Copy the entries that appear below in full, leaving out any picture among them.

▶

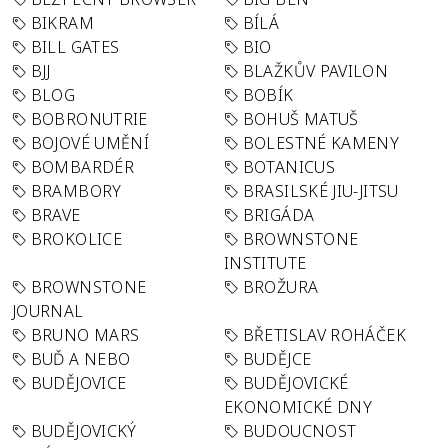
BIKRAM
BÍLÁ
BILL GATES
BIO
BJJ
BLAŽKŮV PAVILON
BLOG
BOBÍK
BOBRONUTRIE
BOHUŠ MATUŠ
BOJOVÉ UMĚNÍ
BOLESTNÉ KAMENY
BOMBARDÉR
BOTANICUS
BRAMBORY
BRASILSKÉ JIU-JITSU
BRAVE
BRIGÁDA
BROKOLICE
BROWNSTONE
INSTITUTE
BROWNSTONE
BROŽURA
JOURNAL
BRUNO MARS
BŘETISLAV ROHÁČEK
BUĎ A NEBO
BUDĚJCE
BUDĚJOVICE
BUDĚJOVICKÉ
EKONOMICKÉ DNY
BUDĚJOVICKÝ
BUDOUCNOST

◀

Exercise answer
BIKRAM
BÍLÁ
BILL GATES
BIO
BJJ
BLAŽKŮV PAVILON
BLOG
BOBÍK
BOBRONUTRIE
BOHUŠ MATUŠ
BOJOVÉ UMĚNÍ
BOLESTNÉ KAMENY
BOMBARDÉR
BOTANICUS
BRAMBORY
BRASILSKÉ JIU-JITSU
BRAVE
BRIGÁDA
BROKOLICE
BROWNSTONE
INSTITUTE
BROWNSTONE
BROŽURA
JOURNAL
BRUNO MARS
BŘETISLAV ROHÁČEK
BUĎ A NEBO
BUDĚJCE
BUDĚJOVICE
BUDĚJOVICKÉ
EKONOMICKÉ DNY
BUDĚJOVICKÝ
BUDOUCNOST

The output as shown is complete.